# THE TASK:
Exactly the lines from the one containing "Target: left lung lower lobe. (SVG masks)" through the end of the records must be reproduced; leave out all pictures.

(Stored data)
● ● ● ●

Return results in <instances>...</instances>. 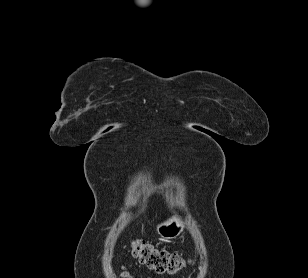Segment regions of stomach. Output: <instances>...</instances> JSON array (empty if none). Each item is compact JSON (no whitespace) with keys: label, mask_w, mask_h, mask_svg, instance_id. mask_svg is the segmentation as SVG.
<instances>
[{"label":"stomach","mask_w":308,"mask_h":278,"mask_svg":"<svg viewBox=\"0 0 308 278\" xmlns=\"http://www.w3.org/2000/svg\"><path fill=\"white\" fill-rule=\"evenodd\" d=\"M185 229V222L180 217H171L166 221L159 223L156 227L157 233L163 239H175L177 238Z\"/></svg>","instance_id":"obj_1"}]
</instances>
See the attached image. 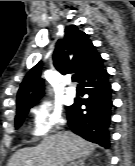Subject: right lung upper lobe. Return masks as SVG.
Returning <instances> with one entry per match:
<instances>
[{"label": "right lung upper lobe", "mask_w": 135, "mask_h": 166, "mask_svg": "<svg viewBox=\"0 0 135 166\" xmlns=\"http://www.w3.org/2000/svg\"><path fill=\"white\" fill-rule=\"evenodd\" d=\"M88 37L75 25L65 28L64 38L57 42L53 53L54 66L61 74L74 71L79 78L102 59ZM40 65L39 62L33 67L21 83L16 100L17 109L34 105L44 95Z\"/></svg>", "instance_id": "cb5924a9"}]
</instances>
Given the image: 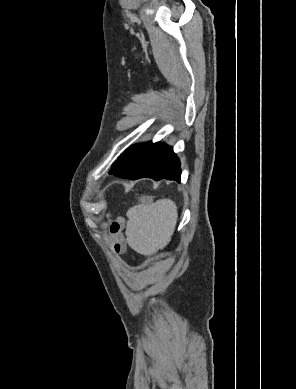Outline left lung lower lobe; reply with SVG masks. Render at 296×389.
Returning <instances> with one entry per match:
<instances>
[{
	"label": "left lung lower lobe",
	"instance_id": "obj_1",
	"mask_svg": "<svg viewBox=\"0 0 296 389\" xmlns=\"http://www.w3.org/2000/svg\"><path fill=\"white\" fill-rule=\"evenodd\" d=\"M180 161L172 147L164 143H143L127 149L112 166L109 174L136 180L152 178L174 180L180 183Z\"/></svg>",
	"mask_w": 296,
	"mask_h": 389
}]
</instances>
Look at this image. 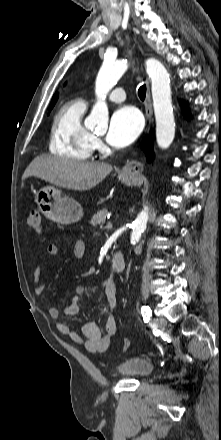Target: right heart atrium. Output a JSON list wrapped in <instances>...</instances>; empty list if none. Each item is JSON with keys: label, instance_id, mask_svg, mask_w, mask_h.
<instances>
[{"label": "right heart atrium", "instance_id": "1", "mask_svg": "<svg viewBox=\"0 0 221 440\" xmlns=\"http://www.w3.org/2000/svg\"><path fill=\"white\" fill-rule=\"evenodd\" d=\"M93 145H94V149H101L103 147L102 141L97 136H94L93 138Z\"/></svg>", "mask_w": 221, "mask_h": 440}]
</instances>
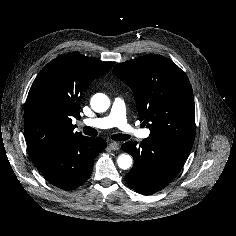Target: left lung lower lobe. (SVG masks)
<instances>
[{"label":"left lung lower lobe","instance_id":"1","mask_svg":"<svg viewBox=\"0 0 236 236\" xmlns=\"http://www.w3.org/2000/svg\"><path fill=\"white\" fill-rule=\"evenodd\" d=\"M192 146L149 136L140 144L129 141L121 149L131 154L134 164L125 176L127 183L143 195L154 194L176 176Z\"/></svg>","mask_w":236,"mask_h":236}]
</instances>
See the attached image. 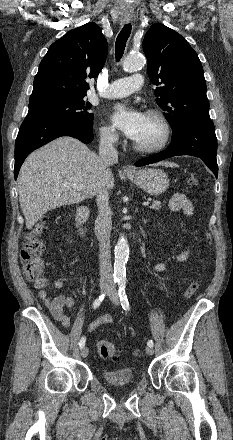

● ● ● ●

# TASK ANSWER:
Target: left lung lower lobe. (SVG masks)
<instances>
[{"label":"left lung lower lobe","instance_id":"1","mask_svg":"<svg viewBox=\"0 0 236 236\" xmlns=\"http://www.w3.org/2000/svg\"><path fill=\"white\" fill-rule=\"evenodd\" d=\"M192 146L149 136L140 144L129 141L121 149L131 154L134 164L125 176L127 183L143 195L154 194L176 176Z\"/></svg>","mask_w":236,"mask_h":236}]
</instances>
See the attached image. 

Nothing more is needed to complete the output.